“El desamparo aparece como la primera posición del sujeto inerme ante la invasión de la cantidad –”quantum”- de estímulos. Es lo que deja una huella indeleble en la estructura, la angustia, que será motor de la defensa. Esta soledad inicial es la que le permite al sujeto hacer lazo al Otro.”
Mario Goldenberg. Psicoanalista
Convencido de que aquello era todo, aquello que, más tarde supe, llamaban tiempo, yo flotaba en mi universo blando y sonoro como una hoja ciega en un lago.
Después de tantas vueltas y giros, del suave balanceo de mi casa; después que mi piel fuera mis ojos y no saberlo, y que todo aquello resonará con ritmos profundos e incansables, llegó un momento en aquel tiempo en que fui brutalmente expulsado de allí, de aquel todo que yo creí que era la vida, espacio y tiempo redondo sin principio que invocar.
La esfera blanda de mi lugar se retorcía y me sentí empujado en mi completud, envuelto; y agobiado por el contacto, apenas entreví un cambio aún más desconcertante. Desde cuando puedo recordar todo es tacto y ruido, piel y oído. Pero en aquel instante sentí en la cara algo nuevo, como un frío, diferente que mi piel, como que siendo todo como siempre, era, sin embargo, más cercano, más variado, menos cómodo.
Me di cuenta de que según giraba la cabeza, el frío y la sensación en la cara cambiaba. Incluso podía con una mano tapar en mi cara aquel frío. Pero no fue hasta mucho más tarde que supe que aquello era la luz. Era, por tanto, una luz lejana y débil lo que enfriaba mi rostro, lo que podía interrumpir con mi mano, lo que, súbitamente, cambiaba la esfera blanda en que vivía. Así que en aquel momento la luz se unió al tacto y al ruido.

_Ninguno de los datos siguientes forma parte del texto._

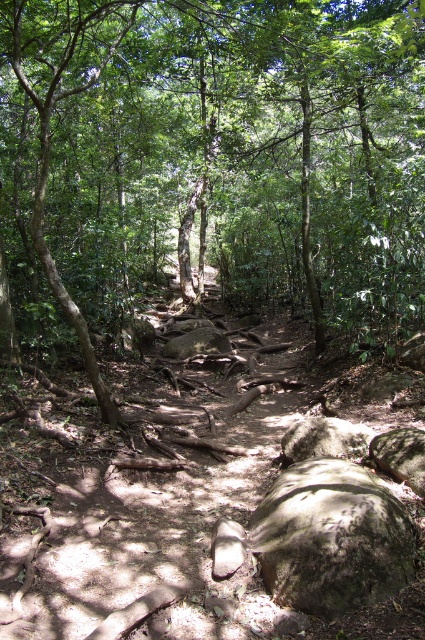 In the scene shown: Can you confirm if green leafy tree at center is positioned to the right of rough gray rock at lower right?

Incorrect, green leafy tree at center is not on the right side of rough gray rock at lower right.

At what (x,y) coordinates should I click in order to perform the action: click on green leafy tree at center. Please return your answer as a coordinate pair (x, y). Looking at the image, I should click on (215, 156).

Image resolution: width=425 pixels, height=640 pixels. Describe the element at coordinates (215, 156) in the screenshot. I see `green leafy tree at center` at that location.

Find the location of a particular element. Image resolution: width=425 pixels, height=640 pixels. green leafy tree at center is located at coordinates (215, 156).

Does green mossy rock at lower center have a greater height compared to gray rough rock at center?

Yes.

Based on the photo, who is more distant from viewer, (x=339, y=566) or (x=371, y=429)?

The point (x=371, y=429) is more distant.

This screenshot has width=425, height=640. I want to click on green mossy rock at lower center, so click(331, 538).

Is point (329, 531) positioned behind point (408, 460)?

Aquella luz tenía un origen y hacía él era empujado por las contorsiones de mi lugar. Aquel túnel de luz cambió todo, aunque apenas tuve tiempo de comprenderlo. Cambiaron las distancias de siempre, y el camino al que me veía obligado dejó de ser una esfera blanda. La luz al final de aquel túnel palpitaba y los ritmos que siempre me rodearon se confundían. Era escandaloso y desorientador. Sentí el vértigo de un movimiento no deseado, de la pérdida de mi voluntad.
Inmerso en ese vendaval biológico, me pareció que la luz gemía. Pude oír nuevos ruidos, vibraciones, pulsos que llegaban a mi piel zarandeada desde la boca luminosa. De repente, un frío con manos agarró mi cabeza y tiró de mí hasta rodearme por todas partes y erizar mi piel. Fue entonces cuando alcancé a ver la cara del frío y sentir el tacto envolvente de la luz. Fue entonces cuando los ruidos de expandieron, claros y penetrantes como gaviotas, y formaron a mi alrededor una nueva cáscara que ya nunca podría tocar.

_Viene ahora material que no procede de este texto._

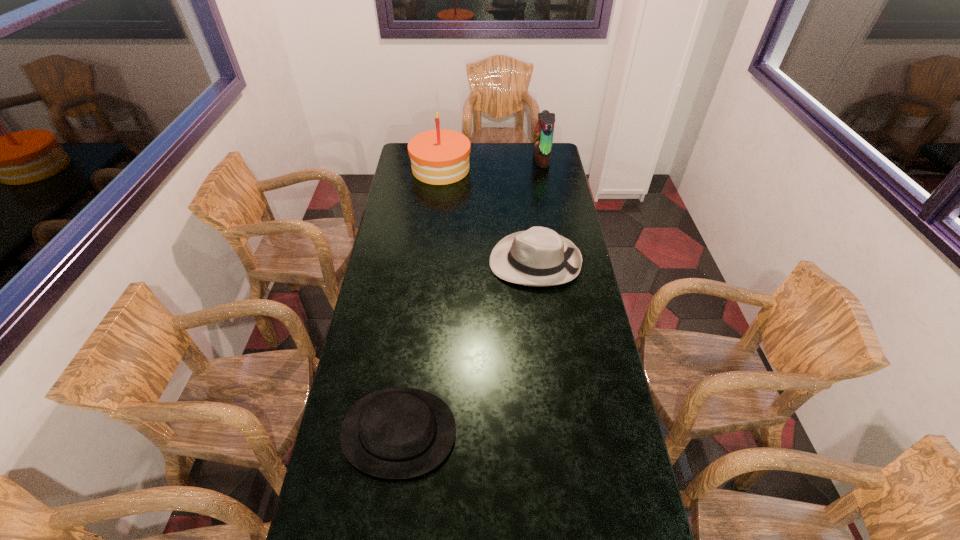 Locate an element on the screen. This screenshot has width=960, height=540. the tallest object is located at coordinates (438, 157).

Identify the location of parrot. The height and width of the screenshot is (540, 960). (544, 130).

Image resolution: width=960 pixels, height=540 pixels. What are the coordinates of `the third tallest object` in the screenshot? It's located at (539, 256).

The height and width of the screenshot is (540, 960). I want to click on the second nearest object, so click(539, 256).

This screenshot has width=960, height=540. I want to click on the left fedora, so click(395, 433).

You are a GUI agent. You are given a task and a screenshot of the screen. Output one action in this format:
    pyautogui.click(x=<x>, y=<y>)
    Task: Click on the shortest object
    
    Given the screenshot: What is the action you would take?
    pyautogui.click(x=395, y=433)

Find the location of a particular element. free space located on the right of the tallest object is located at coordinates (539, 169).

The height and width of the screenshot is (540, 960). I want to click on vacant area situated 0.210m at the face of the parrot, so click(493, 159).

At what (x,y) coordinates should I click in order to perform the action: click on free space located at the face of the parrot. Please return your answer as a coordinate pair (x, y). The image size is (960, 540). Looking at the image, I should click on (497, 159).

Where is `blank space located 0.320m at the face of the parrot`? The height and width of the screenshot is (540, 960). blank space located 0.320m at the face of the parrot is located at coordinates (473, 159).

Pero, sobre todo, fue entonces cuando sentí por primera vez que estaba solo, como un soldado perdido en la batalla de otros, o como lo estaría, veinticinco años después, en aquel tren varado en la estación imposible.
Lloré envuelto en trapos blancos y azulejos; en la habitación oscura y desconocida; en una soledad abierta y sin nombre todavía.